If $x=(x_1, x_2)$ is a two dimensional vector, then there is $$\partial^{\mu}\partial_{\mu} \log |x|^2 = 4\pi \delta(x)$$ where $\mu=1,2$ is summed over. This was given in, for example, chapter two of Polchinski's string theory book.
The question is: If $x=(x_1, x_2, ..., x_n)$ is a $n$ dimensional vector, is there a similar equation, which relates $\delta(x)$ to the derivative of some functions?
Not solution but the tip from where you can learn it (too cumbersome for a comment).

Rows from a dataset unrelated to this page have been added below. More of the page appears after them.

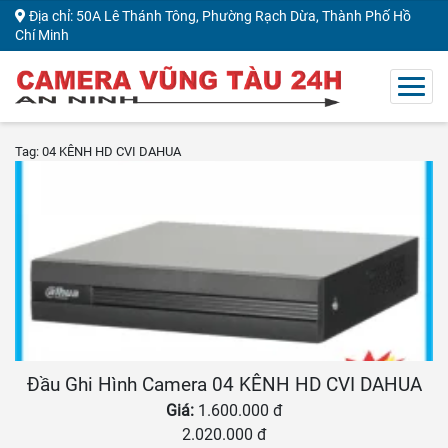
Địa chỉ: 50A Lê Thánh Tông, Phường Rạch Dừa, Thành Phố Hồ
Chí Minh
Tag: 04 KÊNH HD CVI DAHUA
Đầu Ghi Hình Camera 04 KÊNH HD CVI DAHUA
Giá:
1.600.000 đ
2.020.000 đ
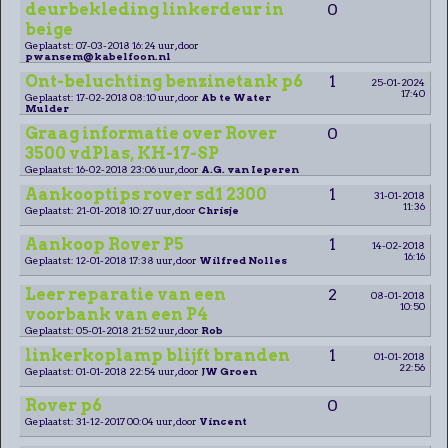
deurbekleding linkerdeur in
0
beige
Geplaatst: 07-03-2018 16:24 uur, door
pwansem@kabelfoon.nl
Ont-beluchting benzinetank p6
1
25-01-2024
17:40
Geplaatst: 17-02-2018 08:10 uur, door
Ab te Water
Mulder
Graag informatie over Rover
0
3500 vdPlas, KH-17-SP
Geplaatst: 16-02-2018 23:06 uur, door
A.G. van Ieperen
Aankooptips rover sd1 2300
1
31-01-2018
11:36
Geplaatst: 21-01-2018 10:27 uur, door
Chrisje
Aankoop Rover P5
1
14-02-2018
16:16
Geplaatst: 12-01-2018 17:38 uur, door
Wilfred Nolles
Leer reparatie van een
2
08-01-2018
10:50
voorbank van een P4
Geplaatst: 05-01-2018 21:52 uur, door
Rob
linkerkoplamp blijft branden
1
01-01-2018
22:56
Geplaatst: 01-01-2018 22:54 uur, door
JW Groen
Rover p6
0
Geplaatst: 31-12-2017 00:04 uur, door
Vincent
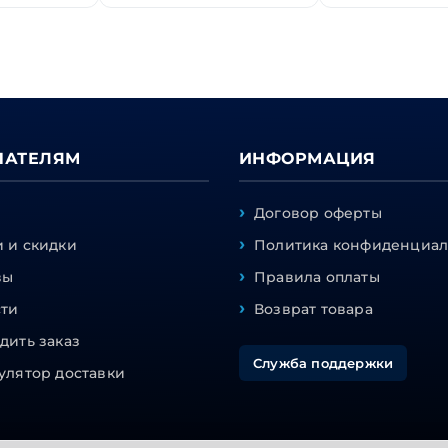
ПАТЕЛЯМ
ИНФОРМАЦИЯ
Договор оферты
 и скидки
Политика конфиденциал
вы
Правила оплаты
сти
Возврат товара
дить заказ
Служба поддержки
улятор доставки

I suppose that you consider n-dimensional Euclidean space:
$\vec r=(x_1,x_2,\ldots, x_n); \,r^2=x_1^2+x_2^2+\cdots+x_n^2$
If
$$-\Delta_rg(\vec r,\vec r')=\delta^n(\vec r-\vec r')\quad \Rightarrow$$ $$g(\vec r,\vec r')=g(|\vec r-\vec r'|)=\frac{1}{(n-2)S_{n-1}}\biggl(\frac{1}{|\vec r-\vec r'|}\biggr)^{n-2}$$ Where $S_{n-1}= \frac{2\pi^{\frac{n}{2}}}{\Gamma(\frac{n}{2})}$ - unit radius hypersphere surface area
The formula is nicely derived (using Schwinger's trick) for example, in "Mathematics for Physics" by Michael Stone and Paul Goldbarts (section 6.5.4 Green function, pp 239 - 240).